Bill Wenmark has run 104 marathons and personally taught more than 4,000 first-time marathoners. He isn't about to be scared away from either endeavor.
But Wenmark, founder of the Twin Cities-based ALARC running club, is watching with increasing angst as the medical community voices new concerns about marathon running -- along with other so-called "extreme fitness" events such as Iron Man triathlons, boot-camp-inspired obstacle courses and long-distance bike and ski racing. The concerns have nothing to do with joint and bone injuries.
Some doctors now say marathoning can cause heart damage.
The evidence is far from conclusive, causing Wenmark and other experts to warn that the warning itself is potentially dangerous because it could be used as an excuse for not exercising.
"People who are anti-exercise are going to start with the 'I told you sos,'" he said. "If you have someone who wants to run and a spouse who's not supportive, you're going to hear: 'See, I told you so.'"
The worries about endurance exercising come as participation is booming. The number of marathoners jumped 50 percent between 2000 and 2010, according to figures gathered by Johns Hopkins University. While there are no statistics on how many of those marathoners also participate in other endurance sports, the turnout for other such events is surging.
And now it's a different ilk of endurance athlete, said Dr. Bradley Bart, chief of cardiology medicine at Hennepin County Medical Center in Minneapolis.
"If we go back 10 years, the people running marathons trained ardently for that," he said. "Now, with (endurance sports) becoming so popular, we're seeing all these weekend warriors with much less training. They're going to have a higher risk than a well-conditioned, well-trained person doing the same race."
The reports raising questions about marathoning started appearing in medical journals last summer but have only recently caught the attention of the mainstream media, where headlines have been blaring. Take this one in the London Telegraph: "Too many marathons can kill."
The research is not nearly that definitive.
A study published in the journal Mayo Clinic Proceedings cited "emerging data" suggesting that long-term endurance exercise "may induce" cardiovascular irregularities. In a nutshell, the study said that endurance athletes experience temporary changes in their hearts that, in most cases, return to normal within a week of the race. However, for a few of the racers, permanent scarring, irregular heartbeats and calcium buildups occur.
The report, which was not prepared by Mayo personnel, included a major caveat in its opening paragraph. "This concept is still hypothetical and there is some inconsistency in the reported findings," the authors said. "Furthermore, lifelong vigorous exercisers generally have low mortality rates and excellent (cardiovascular) functional capacity."
Dr. Tom Allison, director of sports testing and sports cardiology at the Mayo Clinic, said the studies are intriguing but not definitive.
"They're based on observational data, and studies based on observational data always have their issues," he said. "We're still missing that large, randomized study that follows people for 10 or 15 years."
Allison, who was a nationally ranked marathoner as a young man, said that the studies make sense from a theoretical standpoint.

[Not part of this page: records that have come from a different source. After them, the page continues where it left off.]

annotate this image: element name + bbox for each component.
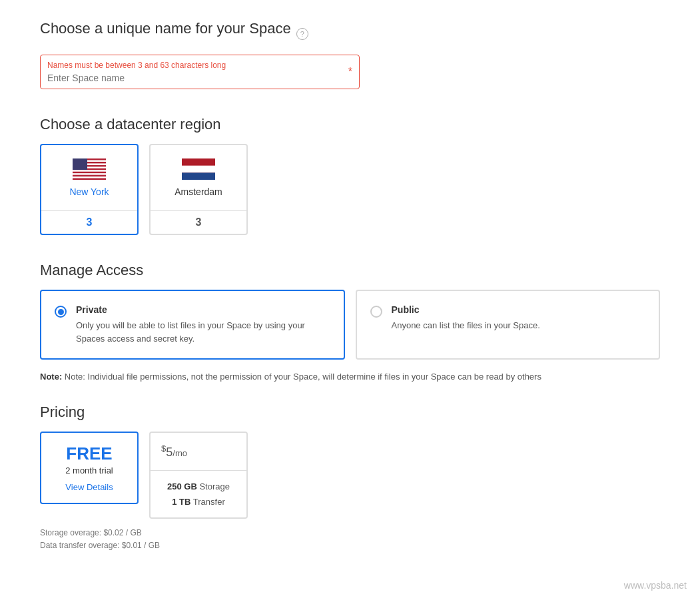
nl-flag-icon bbox=[182, 158, 215, 180]
svg-rect-9 bbox=[182, 166, 215, 173]
pricing-title: Pricing bbox=[40, 404, 660, 421]
storage-overage-text: Storage overage: $0.02 / GB bbox=[40, 527, 660, 539]
pricing-card-free[interactable]: FREE 2 month trial View Details bbox=[40, 432, 139, 504]
free-card-content: FREE 2 month trial View Details bbox=[41, 433, 137, 503]
private-desc: Only you will be able to list files in y… bbox=[76, 319, 330, 345]
svg-rect-4 bbox=[73, 170, 106, 171]
datacenter-title: Choose a datacenter region bbox=[40, 116, 660, 133]
svg-rect-10 bbox=[182, 172, 215, 180]
paid-price-value: 5 bbox=[166, 446, 173, 459]
paid-price-header: $5/mo bbox=[151, 433, 246, 470]
transfer-overage-text: Data transfer overage: $0.01 / GB bbox=[40, 539, 660, 552]
region-number-ams: 3 bbox=[151, 210, 246, 234]
svg-rect-5 bbox=[73, 173, 106, 174]
access-card-public[interactable]: Public Anyone can list the files in your… bbox=[356, 290, 661, 360]
help-icon[interactable]: ? bbox=[296, 28, 308, 40]
svg-rect-6 bbox=[73, 176, 106, 178]
us-flag-icon bbox=[73, 158, 106, 180]
region-card-top-ny: New York bbox=[41, 145, 137, 210]
access-title: Manage Access bbox=[40, 262, 660, 279]
public-option-text: Public Anyone can list the files in your… bbox=[392, 304, 540, 332]
space-name-title: Choose a unique name for your Space bbox=[40, 20, 291, 37]
watermark: www.vpsba.net bbox=[624, 580, 687, 586]
validation-message: Names must be between 3 and 63 character… bbox=[47, 61, 339, 70]
pricing-cards-container: FREE 2 month trial View Details $5/mo 25… bbox=[40, 432, 660, 519]
storage-feature: 250 GB Storage bbox=[161, 479, 236, 494]
datacenter-section: Choose a datacenter region bbox=[40, 116, 660, 235]
paid-price-unit: mo bbox=[175, 448, 187, 458]
region-cards-container: New York 3 Amsterdam 3 bbox=[40, 144, 660, 235]
public-desc: Anyone can list the files in your Space. bbox=[392, 319, 540, 332]
public-radio[interactable] bbox=[370, 306, 382, 318]
public-label: Public bbox=[392, 304, 540, 315]
region-card-top-ams: Amsterdam bbox=[151, 145, 246, 210]
private-option-text: Private Only you will be able to list fi… bbox=[76, 304, 330, 345]
region-card-new-york[interactable]: New York 3 bbox=[40, 144, 139, 235]
free-label: FREE bbox=[52, 444, 127, 464]
access-note: Note: Note: Individual file permissions,… bbox=[40, 370, 660, 384]
free-trial-text: 2 month trial bbox=[52, 465, 127, 475]
region-name-ams: Amsterdam bbox=[175, 186, 222, 197]
access-options-container: Private Only you will be able to list fi… bbox=[40, 290, 660, 360]
space-name-input[interactable] bbox=[47, 73, 339, 83]
required-indicator: * bbox=[348, 66, 352, 78]
private-label: Private bbox=[76, 304, 330, 315]
transfer-feature: 1 TB Transfer bbox=[161, 494, 236, 509]
region-number-ny: 3 bbox=[41, 210, 137, 234]
private-radio[interactable] bbox=[55, 306, 67, 318]
view-details-link[interactable]: View Details bbox=[52, 482, 127, 492]
space-name-label-row: Choose a unique name for your Space ? bbox=[40, 20, 660, 48]
access-card-private[interactable]: Private Only you will be able to list fi… bbox=[40, 290, 345, 360]
svg-rect-7 bbox=[73, 158, 87, 170]
region-name-ny: New York bbox=[69, 186, 109, 197]
pricing-card-paid[interactable]: $5/mo 250 GB Storage 1 TB Transfer bbox=[149, 432, 248, 519]
overage-info: Storage overage: $0.02 / GB Data transfe… bbox=[40, 527, 660, 552]
access-section: Manage Access Private Only you will be a… bbox=[40, 262, 660, 384]
region-card-amsterdam[interactable]: Amsterdam 3 bbox=[149, 144, 248, 235]
space-name-section: Choose a unique name for your Space ? Na… bbox=[40, 20, 660, 89]
paid-features: 250 GB Storage 1 TB Transfer bbox=[151, 470, 246, 518]
space-name-input-wrapper: Names must be between 3 and 63 character… bbox=[40, 55, 360, 89]
pricing-section: Pricing FREE 2 month trial View Details … bbox=[40, 404, 660, 553]
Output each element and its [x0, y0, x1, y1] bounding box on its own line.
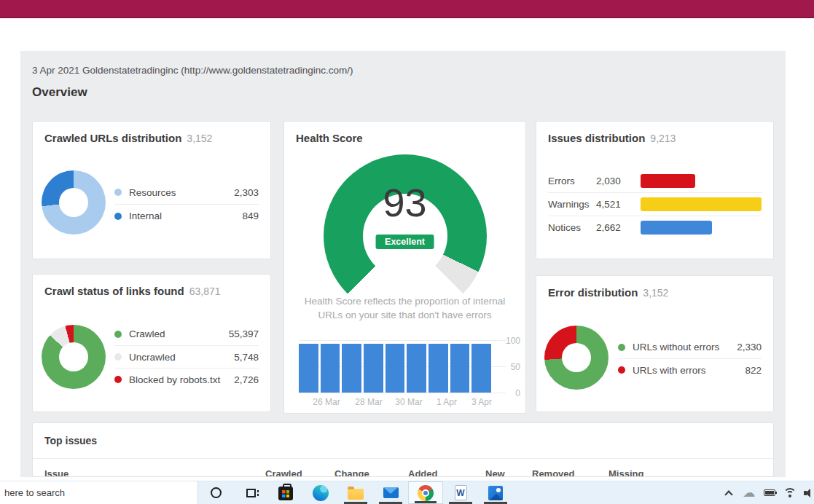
column-header-new: New	[485, 468, 505, 477]
taskbar-app-icons: W	[198, 481, 513, 504]
legend-label: Resources	[129, 187, 234, 198]
card-title: Health Score	[296, 132, 363, 144]
legend-row: Internal 849	[114, 204, 259, 227]
card-issues-distribution: Issues distribution9,213 Errors 2,030 Wa…	[536, 121, 774, 259]
issue-value: 2,030	[596, 176, 641, 186]
wifi-icon	[783, 488, 797, 497]
legend-value: 5,748	[234, 352, 259, 363]
legend-row: URLs with errors 822	[618, 358, 762, 381]
crawl-status-donut	[42, 325, 106, 389]
y-tick: 0	[498, 388, 520, 398]
card-total: 3,152	[187, 133, 212, 144]
edge-icon	[313, 485, 329, 501]
health-history-bar	[450, 344, 470, 393]
card-crawl-status: Crawl status of links found63,871 Crawle…	[32, 274, 271, 412]
onedrive-cloud-icon: ☁	[743, 486, 756, 500]
report-header: 3 Apr 2021 Goldenstatetradinginc (http:/…	[32, 65, 353, 76]
volume-tray-button[interactable]	[804, 486, 814, 500]
edge-button[interactable]	[303, 481, 338, 504]
card-title-text: Error distribution	[548, 286, 638, 299]
card-error-distribution: Error distribution3,152 URLs without err…	[536, 275, 774, 412]
legend-row: Crawled 55,397	[114, 323, 259, 345]
file-explorer-icon	[348, 489, 364, 500]
legend-value: 2,303	[234, 187, 259, 198]
page-title: Overview	[32, 85, 87, 100]
issue-bar-track	[641, 221, 762, 235]
card-health-score: Health Score 93 Excellent Health Score r…	[283, 121, 526, 414]
column-header-added: Added	[408, 468, 437, 477]
card-total: 9,213	[650, 133, 676, 144]
cortana-button[interactable]	[198, 481, 233, 504]
card-crawled-urls-distribution: Crawled URLs distribution3,152 Resources…	[32, 121, 271, 259]
x-tick: 28 Mar	[355, 397, 382, 407]
health-history-bar	[321, 344, 340, 393]
y-tick: 100	[498, 336, 520, 346]
column-header-crawled: Crawled	[265, 468, 302, 477]
task-view-icon	[246, 489, 256, 497]
legend-label: URLs with errors	[633, 365, 745, 376]
legend-value: 2,726	[234, 374, 259, 385]
onedrive-tray-button[interactable]: ☁	[743, 486, 756, 500]
desktop-screen: 3 Apr 2021 Goldenstatetradinginc (http:/…	[0, 0, 814, 504]
card-title-text: Health Score	[296, 132, 363, 144]
issue-value: 2,662	[596, 222, 641, 233]
legend-label: Internal	[129, 210, 242, 221]
urls-without-errors-dot-icon	[618, 344, 625, 351]
card-title-text: Crawled URLs distribution	[44, 132, 181, 144]
legend-row: Resources 2,303	[114, 181, 259, 204]
card-title: Crawl status of links found63,871	[44, 285, 221, 297]
chrome-button[interactable]	[408, 481, 443, 504]
legend-value: 55,397	[229, 328, 259, 339]
x-tick: 3 Apr	[471, 397, 492, 407]
card-title: Top issues	[44, 435, 97, 446]
word-button[interactable]: W	[443, 481, 478, 504]
card-title-text: Crawl status of links found	[44, 285, 184, 297]
card-title: Crawled URLs distribution3,152	[44, 132, 212, 144]
card-title: Issues distribution9,213	[548, 132, 676, 144]
app-top-bar	[0, 0, 814, 18]
crawl-status-legend: Crawled 55,397 Uncrawled 5,748 Blocked b…	[114, 323, 259, 390]
legend-row: Blocked by robots.txt 2,726	[114, 368, 259, 390]
health-score-value: 93	[284, 181, 525, 224]
health-history-bar	[299, 344, 318, 393]
y-tick: 50	[498, 362, 520, 372]
crawled-urls-legend: Resources 2,303 Internal 849	[114, 181, 259, 227]
battery-tray-button[interactable]	[763, 486, 776, 500]
legend-value: 822	[745, 365, 762, 376]
photos-button[interactable]	[478, 481, 513, 504]
divider	[33, 458, 773, 459]
taskbar-search-box[interactable]: here to search	[0, 481, 198, 504]
issue-row-notices: Notices 2,662	[548, 216, 762, 239]
legend-label: URLs without errors	[633, 342, 737, 353]
health-history-bar	[407, 344, 426, 393]
urls-with-errors-dot-icon	[618, 366, 625, 374]
health-description: Health Score reflects the proportion of …	[296, 294, 514, 322]
x-tick: 30 Mar	[395, 397, 422, 407]
issues-rows: Errors 2,030 Warnings 4,521 Notices 2,66…	[548, 169, 762, 239]
health-history-bar	[386, 344, 405, 393]
blocked-dot-icon	[114, 376, 122, 383]
microsoft-logo-icon	[282, 490, 289, 497]
tray-chevron-button[interactable]	[722, 486, 735, 500]
issue-value: 4,521	[596, 199, 641, 210]
legend-value: 849	[242, 210, 259, 221]
issues-bar-fill	[641, 197, 762, 211]
word-icon: W	[455, 485, 467, 500]
task-view-button[interactable]	[233, 481, 268, 504]
volume-icon	[804, 488, 814, 498]
mail-button[interactable]	[373, 481, 408, 504]
health-history-bar	[342, 344, 361, 393]
column-header-missing: Missing	[608, 468, 643, 477]
wifi-tray-button[interactable]	[783, 486, 797, 500]
card-title-text: Top issues	[44, 435, 97, 446]
mail-icon	[383, 487, 399, 498]
cortana-circle-icon	[211, 487, 222, 498]
file-explorer-button[interactable]	[338, 481, 373, 504]
photos-icon	[488, 486, 503, 500]
issues-bar-fill	[641, 221, 712, 235]
legend-label: Uncrawled	[129, 352, 234, 363]
legend-value: 2,330	[737, 342, 762, 353]
microsoft-store-button[interactable]	[268, 481, 303, 504]
column-header-removed: Removed	[532, 468, 575, 477]
card-top-issues: Top issues Issue Crawled Change Added Ne…	[32, 422, 774, 477]
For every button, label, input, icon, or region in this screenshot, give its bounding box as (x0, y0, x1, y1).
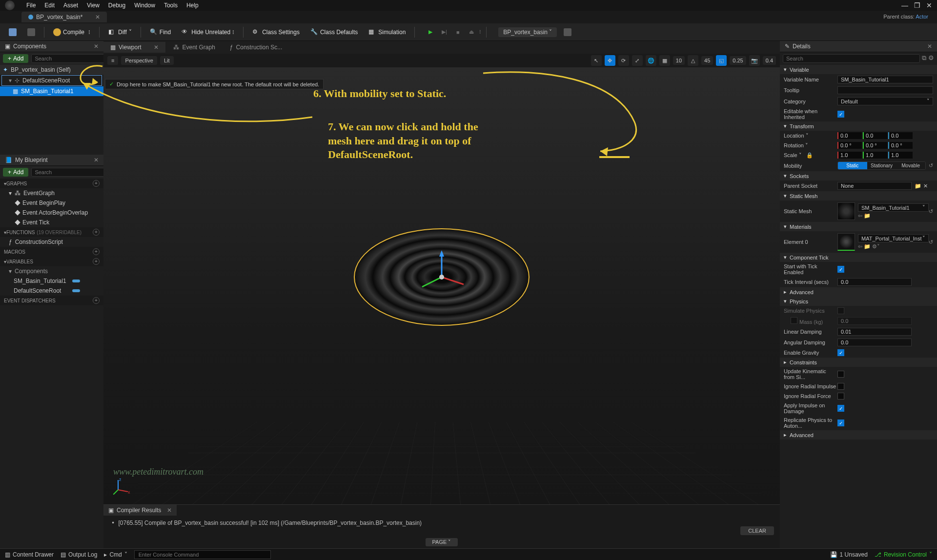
browse-button[interactable] (23, 26, 39, 38)
material-settings-icon[interactable]: ⚙˅ (872, 243, 880, 249)
rotation-z[interactable] (888, 142, 913, 149)
variables-header[interactable]: ▾ VARIABLES+ (0, 257, 103, 266)
add-component-button[interactable]: + Add (3, 54, 28, 63)
blueprint-search-input[interactable] (31, 168, 105, 177)
tab-viewport[interactable]: ▦Viewport ✕ (103, 42, 165, 53)
panel-close-icon[interactable]: ✕ (94, 157, 99, 163)
surface-snap-toggle[interactable]: ▦ (659, 55, 670, 66)
skip-button[interactable]: ▶| (438, 26, 450, 38)
section-materials[interactable]: ▾ Materials (780, 222, 937, 231)
content-drawer-button[interactable]: ▥Content Drawer (5, 551, 54, 558)
eventgraph-item[interactable]: ▾ ⁂ EventGraph (0, 188, 103, 198)
location-y[interactable] (863, 132, 887, 139)
class-defaults-button[interactable]: 🔧Class Defaults (306, 26, 362, 38)
menu-view[interactable]: View (87, 2, 100, 9)
variable-name-field[interactable] (837, 76, 933, 83)
reset-icon[interactable]: ↺ (929, 208, 933, 215)
material-dropdown[interactable]: MAT_Portal_Tutorial_Inst˅ (858, 234, 929, 242)
static-mesh-thumbnail[interactable] (837, 202, 855, 220)
page-button[interactable]: PAGE ˅ (426, 538, 458, 546)
var-default-scene-root[interactable]: DefaultSceneRoot (0, 286, 103, 296)
linear-damping-field[interactable] (837, 328, 912, 336)
perspective-button[interactable]: Perspective (121, 56, 157, 65)
clear-socket-icon[interactable]: ✕ (923, 183, 928, 189)
world-local-toggle[interactable]: 🌐 (646, 55, 656, 66)
menu-debug[interactable]: Debug (108, 2, 125, 9)
section-constraints[interactable]: ▸ Constraints (780, 358, 937, 367)
output-log-button[interactable]: ▤Output Log (61, 551, 97, 558)
unsaved-indicator[interactable]: 💾1 Unsaved (830, 551, 868, 558)
select-tool[interactable]: ↖ (591, 55, 602, 66)
stop-button[interactable]: ■ (452, 26, 464, 38)
lock-icon[interactable]: 🔒 (806, 152, 813, 158)
section-sockets[interactable]: ▾ Sockets (780, 171, 937, 180)
event-beginplay[interactable]: Event BeginPlay (0, 198, 103, 208)
section-static-mesh[interactable]: ▾ Static Mesh (780, 191, 937, 200)
angle-snap-toggle[interactable]: △ (688, 55, 698, 66)
rotate-tool[interactable]: ⟳ (618, 55, 629, 66)
scale-x[interactable] (837, 152, 862, 159)
scale-z[interactable] (888, 152, 913, 159)
find-button[interactable]: 🔍Find (146, 26, 175, 38)
tab-close-icon[interactable]: ✕ (95, 14, 100, 20)
compiler-results-tab[interactable]: ▣ Compiler Results ✕ (103, 505, 177, 516)
component-default-scene-root[interactable]: ▾ ⊹ DefaultSceneRoot (2, 76, 102, 85)
component-sm-basin[interactable]: ▦ SM_Basin_Tutorial1 (0, 86, 103, 96)
use-selected-icon[interactable]: ⇦ (858, 213, 862, 219)
close-icon[interactable]: ✕ (926, 1, 932, 9)
tick-enabled-checkbox[interactable] (837, 266, 844, 273)
simulate-physics-checkbox[interactable] (837, 307, 844, 314)
event-actorbeginoverlap[interactable]: Event ActorBeginOverlap (0, 208, 103, 218)
simulation-button[interactable]: ▦Simulation (365, 26, 409, 38)
console-command-input[interactable] (134, 550, 271, 559)
camera-speed-value[interactable]: 0.4 (763, 56, 776, 65)
update-kinematic-checkbox[interactable] (837, 371, 844, 378)
class-settings-button[interactable]: ⚙Class Settings (248, 26, 304, 38)
section-advanced-physics[interactable]: ▸ Advanced (780, 430, 937, 440)
minimize-icon[interactable]: — (901, 1, 908, 9)
component-self[interactable]: ✦ BP_vortex_basin (Self) (0, 65, 103, 75)
construction-script-item[interactable]: ƒ ConstructionScript (0, 237, 103, 247)
menu-edit[interactable]: Edit (44, 2, 55, 9)
panel-close-icon[interactable]: ✕ (94, 43, 99, 50)
eject-button[interactable]: ⏏ (466, 26, 477, 38)
section-transform[interactable]: ▾ Transform (780, 121, 937, 131)
parent-socket-field[interactable] (837, 182, 912, 190)
enable-gravity-checkbox[interactable] (837, 349, 844, 356)
menu-tools[interactable]: Tools (164, 2, 178, 9)
components-search-input[interactable] (31, 54, 105, 63)
rotation-y[interactable] (863, 142, 887, 149)
add-blueprint-button[interactable]: + Add (3, 168, 28, 177)
diff-button[interactable]: ◧Diff ˅ (104, 26, 136, 38)
transform-gizmo[interactable] (412, 248, 471, 306)
angular-damping-field[interactable] (837, 339, 912, 346)
graphs-header[interactable]: ▾ GRAPHS+ (0, 179, 103, 188)
reset-icon[interactable]: ↺ (929, 239, 933, 245)
browse-socket-icon[interactable]: 📁 (915, 183, 921, 189)
reset-icon[interactable]: ↺ (929, 162, 933, 169)
angle-snap-value[interactable]: 45 (701, 56, 713, 65)
components-panel-tab[interactable]: ▣ Components ✕ (0, 41, 103, 52)
ignore-radial-force-checkbox[interactable] (837, 393, 844, 400)
scale-snap-toggle[interactable]: ◱ (716, 55, 727, 66)
scale-y[interactable] (863, 152, 887, 159)
apply-impulse-damage-checkbox[interactable] (837, 405, 844, 412)
viewport-menu-button[interactable]: ≡ (107, 56, 118, 65)
maximize-icon[interactable]: ❐ (914, 1, 920, 9)
mobility-static[interactable]: Static (838, 162, 867, 169)
blueprint-tab[interactable]: BP_vortex_basin* ✕ (21, 12, 107, 22)
blueprint-dropdown[interactable]: BP_vortex_basin ˅ (498, 27, 557, 37)
section-physics[interactable]: ▾ Physics (780, 297, 937, 306)
play-button[interactable]: ▶ (425, 26, 436, 38)
tooltip-field[interactable] (837, 86, 933, 94)
location-x[interactable] (837, 132, 862, 139)
replicate-physics-checkbox[interactable] (837, 420, 844, 426)
category-dropdown[interactable]: Default˅ (837, 97, 933, 105)
mobility-stationary[interactable]: Stationary (867, 162, 896, 169)
clear-button[interactable]: CLEAR (740, 526, 774, 535)
mobility-segmented[interactable]: Static Stationary Movable (837, 161, 926, 170)
details-search-input[interactable] (783, 54, 920, 63)
functions-header[interactable]: ▾ FUNCTIONS (19 OVERRIDABLE)+ (0, 227, 103, 237)
filter-icon[interactable]: ⧉ (922, 54, 926, 63)
viewport-3d[interactable]: x z 6. With mobility set to Static. 7. W… (103, 67, 780, 504)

"A typical heart pumps five liters of blood a minute when you're at rest," he said. "When you exercise hard, it will pump 15 to 20 liters a minute, and the heart stretches to accommodate the increased volume. But it's reversible. When you slow down, the volume decreases. And once you stop, it returns to normal."
He added: "If you do this for long periods of time -- two, three or four hours straight -- for 20 years, there's a chance that the change in the structure of the heart could become permanent."
One of the problems he has with the studies is that they have focused only on athletes.
"There could be a reporting bias," he said. "If you're running, you're much more likely to be aware of a change in your heart rhythm than if you're sitting on a couch, watching TV. Runners check their pulse and monitor their performance (in terms of their speed). If my performance drops, I'm going to notice it. But if I'm just sitting, I'm not going to notice anything, and that means that I'm not going to report it."
Bart, who participates in 30-mile cross-country ski races, said there still are some basic questions that marathon studies need to address.
"We know that, in general, marathon runners live longer," he said. "What we don't know is how much of that is self-selection. Are they healthier because they exercise more, or do they exercise more because they are healthier?"
Bart shares other experts' concerns that the studies can be twisted into an argument against exercising. "The bottom line here is that exercise is good for you," he said.
He does recommend that anyone considering any sort of endurance sport check with their doctor first. Plus, one of the most important things to exercise is common sense, he said.
"All things in moderation," he said. "Listen to your body."
Allison seconded that theme.
"There does seem to be some evidence (in the studies) that obligatory running -- feeling the need to run every day no matter what -- increases risk," he said. "Never giving your body a rest doesn't make a lot of sense. The body needs time to recover from stress."
Wenmark, whose ALARC organization is the nation's largest marathon club, insists that he's not endorsing endurance sports as an exercise regimen for everyone.
"I don't think everyone should run marathons," he said, pointing out that there are also joint and muscle issues that make marathoning a bad idea for some people. "But I think there's a lot of misinformation in these reports."